Advocates Sue to Enforce Pesticide Order
Tuesday, Nov. 6, 2007 | 12:46 p.m.
Salmon advocates filed a lawsuit Monday to force the Bush administration to obey a 5-year-old court order requiring it to make permanent rules to keep agricultural pesticides from killing salmon.
Filed in U.S. District Court in Seattle, the lawsuit asks a judge to order NOAA Fisheries, the agency in charge of protecting salmon, to formally consult with the Environmental Protection Agency over the use of 37 pesticides. Several are commonly found in rivers around the country and can kill salmon at minute concentrations.

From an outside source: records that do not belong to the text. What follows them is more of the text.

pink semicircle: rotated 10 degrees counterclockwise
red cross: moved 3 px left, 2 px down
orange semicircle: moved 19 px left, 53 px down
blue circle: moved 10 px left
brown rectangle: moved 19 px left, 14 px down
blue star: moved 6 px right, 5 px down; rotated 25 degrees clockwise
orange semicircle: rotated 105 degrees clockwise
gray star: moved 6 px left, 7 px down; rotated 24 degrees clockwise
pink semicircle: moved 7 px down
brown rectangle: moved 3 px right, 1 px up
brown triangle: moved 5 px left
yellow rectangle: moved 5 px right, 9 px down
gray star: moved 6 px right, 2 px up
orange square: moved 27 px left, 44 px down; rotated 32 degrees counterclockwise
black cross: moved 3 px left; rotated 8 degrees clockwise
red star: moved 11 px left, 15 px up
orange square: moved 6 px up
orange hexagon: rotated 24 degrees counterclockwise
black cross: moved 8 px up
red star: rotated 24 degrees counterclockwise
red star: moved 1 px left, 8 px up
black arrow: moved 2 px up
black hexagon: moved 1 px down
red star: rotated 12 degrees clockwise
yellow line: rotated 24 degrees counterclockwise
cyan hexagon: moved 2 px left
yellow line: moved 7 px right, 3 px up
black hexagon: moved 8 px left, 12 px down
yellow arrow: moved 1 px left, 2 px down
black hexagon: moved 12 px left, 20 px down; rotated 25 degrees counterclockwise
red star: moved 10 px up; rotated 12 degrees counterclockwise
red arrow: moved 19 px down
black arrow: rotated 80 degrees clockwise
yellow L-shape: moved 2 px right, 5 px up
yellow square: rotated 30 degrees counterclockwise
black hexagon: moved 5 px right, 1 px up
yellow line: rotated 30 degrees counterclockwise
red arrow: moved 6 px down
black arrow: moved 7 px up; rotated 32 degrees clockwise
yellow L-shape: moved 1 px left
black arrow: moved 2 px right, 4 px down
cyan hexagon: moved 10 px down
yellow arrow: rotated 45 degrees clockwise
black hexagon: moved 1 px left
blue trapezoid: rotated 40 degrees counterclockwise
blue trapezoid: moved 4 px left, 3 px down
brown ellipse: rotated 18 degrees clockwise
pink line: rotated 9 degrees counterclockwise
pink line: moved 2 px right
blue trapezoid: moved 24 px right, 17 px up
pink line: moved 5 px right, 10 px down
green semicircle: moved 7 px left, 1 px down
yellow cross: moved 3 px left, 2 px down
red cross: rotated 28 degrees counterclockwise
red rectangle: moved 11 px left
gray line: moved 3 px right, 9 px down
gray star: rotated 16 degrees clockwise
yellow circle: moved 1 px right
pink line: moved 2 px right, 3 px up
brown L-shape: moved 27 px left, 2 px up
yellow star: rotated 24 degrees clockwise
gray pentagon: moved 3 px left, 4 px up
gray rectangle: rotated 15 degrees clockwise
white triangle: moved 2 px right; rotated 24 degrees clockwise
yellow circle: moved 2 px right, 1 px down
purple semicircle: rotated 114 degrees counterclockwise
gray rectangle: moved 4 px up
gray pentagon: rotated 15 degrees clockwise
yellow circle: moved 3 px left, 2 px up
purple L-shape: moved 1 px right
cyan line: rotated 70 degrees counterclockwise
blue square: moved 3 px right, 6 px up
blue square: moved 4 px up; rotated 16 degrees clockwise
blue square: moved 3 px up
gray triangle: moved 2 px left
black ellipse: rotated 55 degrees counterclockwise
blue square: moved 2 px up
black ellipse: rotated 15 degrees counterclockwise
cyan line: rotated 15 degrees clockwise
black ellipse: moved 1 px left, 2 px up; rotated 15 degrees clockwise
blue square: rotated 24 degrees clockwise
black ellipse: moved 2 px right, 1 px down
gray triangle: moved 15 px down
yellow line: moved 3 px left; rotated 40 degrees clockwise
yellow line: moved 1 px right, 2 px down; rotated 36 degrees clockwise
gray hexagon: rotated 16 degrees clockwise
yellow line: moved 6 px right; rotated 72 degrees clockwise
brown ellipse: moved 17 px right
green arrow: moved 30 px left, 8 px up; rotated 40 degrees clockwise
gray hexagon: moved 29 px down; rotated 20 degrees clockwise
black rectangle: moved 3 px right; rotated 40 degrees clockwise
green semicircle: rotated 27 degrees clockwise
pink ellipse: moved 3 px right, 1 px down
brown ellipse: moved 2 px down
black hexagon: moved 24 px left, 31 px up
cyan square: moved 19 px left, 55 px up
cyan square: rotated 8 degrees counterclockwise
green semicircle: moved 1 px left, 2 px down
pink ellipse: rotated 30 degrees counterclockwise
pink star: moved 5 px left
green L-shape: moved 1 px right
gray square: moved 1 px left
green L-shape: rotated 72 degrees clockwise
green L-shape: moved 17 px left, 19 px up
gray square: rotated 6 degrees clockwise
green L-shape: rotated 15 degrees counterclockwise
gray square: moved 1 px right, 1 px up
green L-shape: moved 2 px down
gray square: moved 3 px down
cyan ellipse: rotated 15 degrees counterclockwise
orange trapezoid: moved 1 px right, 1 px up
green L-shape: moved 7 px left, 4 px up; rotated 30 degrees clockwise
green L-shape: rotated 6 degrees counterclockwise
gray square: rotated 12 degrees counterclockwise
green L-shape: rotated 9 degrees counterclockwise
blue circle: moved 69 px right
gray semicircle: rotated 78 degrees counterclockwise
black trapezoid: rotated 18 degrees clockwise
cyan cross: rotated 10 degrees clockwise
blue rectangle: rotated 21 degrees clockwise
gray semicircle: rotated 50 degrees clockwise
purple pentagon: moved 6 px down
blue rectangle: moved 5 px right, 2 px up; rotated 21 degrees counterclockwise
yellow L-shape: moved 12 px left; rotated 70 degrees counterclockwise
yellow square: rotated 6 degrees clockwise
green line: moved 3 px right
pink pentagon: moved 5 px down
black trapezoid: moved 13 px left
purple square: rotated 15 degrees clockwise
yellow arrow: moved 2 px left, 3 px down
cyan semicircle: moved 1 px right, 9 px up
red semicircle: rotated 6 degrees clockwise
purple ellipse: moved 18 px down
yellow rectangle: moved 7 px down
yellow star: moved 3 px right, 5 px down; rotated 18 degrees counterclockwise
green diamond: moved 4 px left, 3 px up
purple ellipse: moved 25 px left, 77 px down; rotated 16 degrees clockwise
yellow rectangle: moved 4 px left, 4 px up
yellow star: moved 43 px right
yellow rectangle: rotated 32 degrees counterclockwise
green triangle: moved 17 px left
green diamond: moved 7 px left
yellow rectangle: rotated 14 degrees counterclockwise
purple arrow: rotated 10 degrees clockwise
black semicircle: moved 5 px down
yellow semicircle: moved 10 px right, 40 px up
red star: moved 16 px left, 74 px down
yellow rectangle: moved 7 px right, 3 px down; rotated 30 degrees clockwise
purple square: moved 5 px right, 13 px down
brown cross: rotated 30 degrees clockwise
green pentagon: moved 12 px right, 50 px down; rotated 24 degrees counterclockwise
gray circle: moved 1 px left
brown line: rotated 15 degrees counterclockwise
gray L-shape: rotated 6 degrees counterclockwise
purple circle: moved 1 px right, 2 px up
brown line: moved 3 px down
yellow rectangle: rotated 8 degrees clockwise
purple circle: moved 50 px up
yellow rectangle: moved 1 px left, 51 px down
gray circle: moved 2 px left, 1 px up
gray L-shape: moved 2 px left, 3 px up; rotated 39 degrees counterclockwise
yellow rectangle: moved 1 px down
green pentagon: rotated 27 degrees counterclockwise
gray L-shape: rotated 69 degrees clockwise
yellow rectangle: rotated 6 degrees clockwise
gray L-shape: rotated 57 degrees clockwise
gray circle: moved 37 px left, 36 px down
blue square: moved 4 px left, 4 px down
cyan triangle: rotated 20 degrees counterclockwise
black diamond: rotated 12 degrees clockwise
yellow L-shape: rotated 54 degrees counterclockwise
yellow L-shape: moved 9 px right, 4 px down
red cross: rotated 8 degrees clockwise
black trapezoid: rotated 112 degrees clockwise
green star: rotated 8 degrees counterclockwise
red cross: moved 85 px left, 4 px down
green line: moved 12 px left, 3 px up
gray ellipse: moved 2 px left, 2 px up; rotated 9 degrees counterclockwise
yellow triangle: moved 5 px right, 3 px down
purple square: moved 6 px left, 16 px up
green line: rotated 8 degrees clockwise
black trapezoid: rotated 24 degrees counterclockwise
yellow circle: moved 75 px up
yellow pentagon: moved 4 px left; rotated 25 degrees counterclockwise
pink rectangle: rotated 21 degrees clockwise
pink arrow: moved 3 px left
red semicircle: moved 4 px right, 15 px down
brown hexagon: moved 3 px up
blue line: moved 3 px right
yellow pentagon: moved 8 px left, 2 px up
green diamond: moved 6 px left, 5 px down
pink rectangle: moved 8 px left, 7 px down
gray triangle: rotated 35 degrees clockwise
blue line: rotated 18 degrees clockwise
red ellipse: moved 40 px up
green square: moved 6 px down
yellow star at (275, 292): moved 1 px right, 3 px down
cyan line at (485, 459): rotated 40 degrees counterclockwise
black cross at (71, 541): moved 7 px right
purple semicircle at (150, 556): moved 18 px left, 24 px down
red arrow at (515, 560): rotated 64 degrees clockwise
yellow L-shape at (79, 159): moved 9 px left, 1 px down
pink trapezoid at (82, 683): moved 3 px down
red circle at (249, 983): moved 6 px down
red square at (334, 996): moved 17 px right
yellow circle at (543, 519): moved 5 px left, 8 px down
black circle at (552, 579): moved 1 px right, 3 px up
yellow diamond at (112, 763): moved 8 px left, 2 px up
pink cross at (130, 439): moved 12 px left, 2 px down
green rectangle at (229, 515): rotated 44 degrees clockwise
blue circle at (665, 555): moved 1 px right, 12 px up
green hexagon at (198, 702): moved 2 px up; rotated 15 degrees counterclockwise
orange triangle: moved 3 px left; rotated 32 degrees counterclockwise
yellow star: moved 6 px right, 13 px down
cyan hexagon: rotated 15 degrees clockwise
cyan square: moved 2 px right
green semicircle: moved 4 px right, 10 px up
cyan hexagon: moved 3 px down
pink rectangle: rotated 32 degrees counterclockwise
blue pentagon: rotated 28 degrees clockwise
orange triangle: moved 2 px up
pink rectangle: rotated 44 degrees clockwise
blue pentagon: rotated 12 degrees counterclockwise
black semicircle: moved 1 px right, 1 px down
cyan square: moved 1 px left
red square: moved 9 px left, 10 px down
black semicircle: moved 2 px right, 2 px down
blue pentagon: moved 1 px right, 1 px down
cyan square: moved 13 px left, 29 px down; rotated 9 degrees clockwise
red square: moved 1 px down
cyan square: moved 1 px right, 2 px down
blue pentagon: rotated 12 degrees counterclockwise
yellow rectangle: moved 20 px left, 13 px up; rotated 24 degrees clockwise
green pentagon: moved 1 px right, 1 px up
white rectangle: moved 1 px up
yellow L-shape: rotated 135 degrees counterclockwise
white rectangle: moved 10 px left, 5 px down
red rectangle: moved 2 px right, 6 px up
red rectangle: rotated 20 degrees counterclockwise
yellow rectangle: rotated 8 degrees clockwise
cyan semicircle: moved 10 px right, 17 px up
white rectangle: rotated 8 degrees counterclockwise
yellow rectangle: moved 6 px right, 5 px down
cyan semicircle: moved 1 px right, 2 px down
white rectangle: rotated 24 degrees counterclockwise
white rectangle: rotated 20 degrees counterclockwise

U.S. District Judge John C. Coughenour had ordered the formal consultations in 2002 and imposed temporary restrictions that barred crop-dusting next to salmon streams and required home and garden stores to post warnings for consumers.
"Apparently what it takes to get this administration to do its job under (the Endangered Species Act) is to have someone there enforcing the law every step of the way," said Joshua Osborne-Klein, an attorney for Earthjustice, the environmental public interest law firm representing salmon advocates.
NOAA fisheries spokesman Brian Gorman said the agency has not seen the lawsuit and could not immediately comment.
It was brought by the Northwest Coalition Against Pesticides and the Pacific Coast Federation of Fishermen's Associations.
"This region has devoted far too much time and money to restore imperiled salmon runs to allow (NOAA fisheries) to sit on its hands while pesticides continue to contaminate streams and kill struggling salmon," said Glen Spain of the federation, which represents California commercial salmon fishermen,
For years, federal courts have been finding NOAA Fisheries deficient in its efforts to protect declining salmon runs, particularly the failure to protect salmon from hydroelectric projects on the Columbia and Snake rivers.
Last August, Coughenour chastised federal agencies for failing to follow the Endangered Species Act in licensing pesticides for sale.